Weil ein Teil des Wärmeübergangs an der Oberfläche durch Konvektion erfolgt und warme Luft nach oben steigt. Bei aufwärts gerichtetem Wärmestrom unterstützt diese Auftriebsströmung den Übergang, der Widerstand ist mit 0,10 m²K/W am kleinsten; bei abwärts gerichtetem Wärmestrom arbeitet sie dagegen und der Widerstand steigt auf 0,17.
Weil außen Wind weht.
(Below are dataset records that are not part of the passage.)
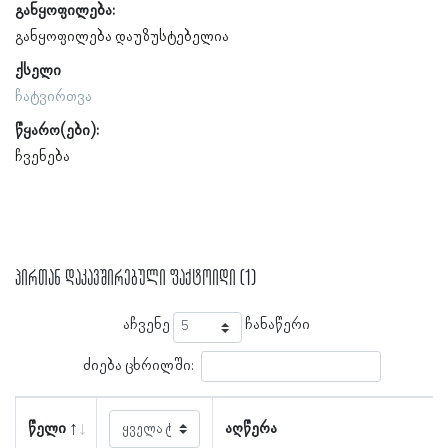
განყოფილება:
განყოფილება დაუზუსტებელია
ქსელი
ჩატვირთვა
წყარო(ები):
ჩვენება
პირთან დაკავშირებული ფაქტოიდი (1)
აჩვენე
ჩანაწერი
ძიება ცხრილში:
წელი
აღწერა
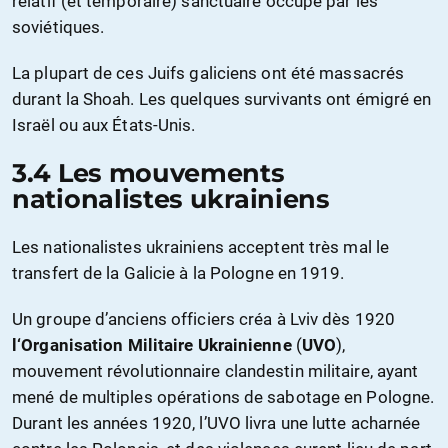
relatif (et temporaire) sanctuaire occupé par les
soviétiques.
La plupart de ces Juifs galiciens ont été massacrés
durant la Shoah. Les quelques survivants ont émigré en
Israël ou aux États-Unis.
3.4 Les mouvements
nationalistes ukrainiens
Les nationalistes ukrainiens acceptent très mal le
transfert de la Galicie à la Pologne en 1919.
Un groupe d’anciens officiers créa à Lviv dès 1920
l
‘Organisation Militaire Ukrainienne
(
UVO
),
mouvement révolutionnaire clandestin militaire, ayant
mené de multiples opérations de sabotage en Pologne.
Durant les années 1920, l’UVO livra une lutte acharnée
Erzwungene Konvektion verbessert den Wärmeübergang erheblich, deshalb setzt die Norm gegen Außenluft nur 0,04 m²K/W an. Grenzt das Bauteil an einen unbeheizten Raum ohne Windeinfluss, gilt auf beiden Seiten der Innenwert.
Er ist die auf die Temperaturdifferenz normierte Oberflächentemperatur und damit unabhängig von den gewählten Temperaturen. Bei 20 °C innen und −5 °C außen bedeutet 0,70 eine Oberflächentemperatur von 12,5 °C; die als Schimmelgrenze genannten 12,6 °C – die Temperatur, bei der die relative Feuchte direkt an der Wand den kritischen Bereich von 80 % erreicht – entsprechen exakt 0,704. Der Grenzwert 0,70 ist die gerundete Form davon.
Für die freie Fläche ja, für die Ränder nicht automatisch. Dieser Rechner beschreibt das ungestörte, eindimensionale Bauteil. Ecken, Fensterlaibungen, Deckenanschlüsse und durchdringende Bauteile sind Wärmebrücken und damit kälter als die freie Fläche; sie werden gesondert und mit einem ungünstigeren inneren Übergangswiderstand bewertet.
Weil der U-Wert der Kehrwert einer Summe ist. Die ersten Zentimeter Dämmung addieren Widerstand zu einem kleinen Ausgangswert und senken U stark; sind bereits 4 m²K/W vorhanden, verschiebt dieselbe Dämmstärke die Summe kaum noch relativ. Deshalb lohnt die erste Dämmschicht immer am meisten.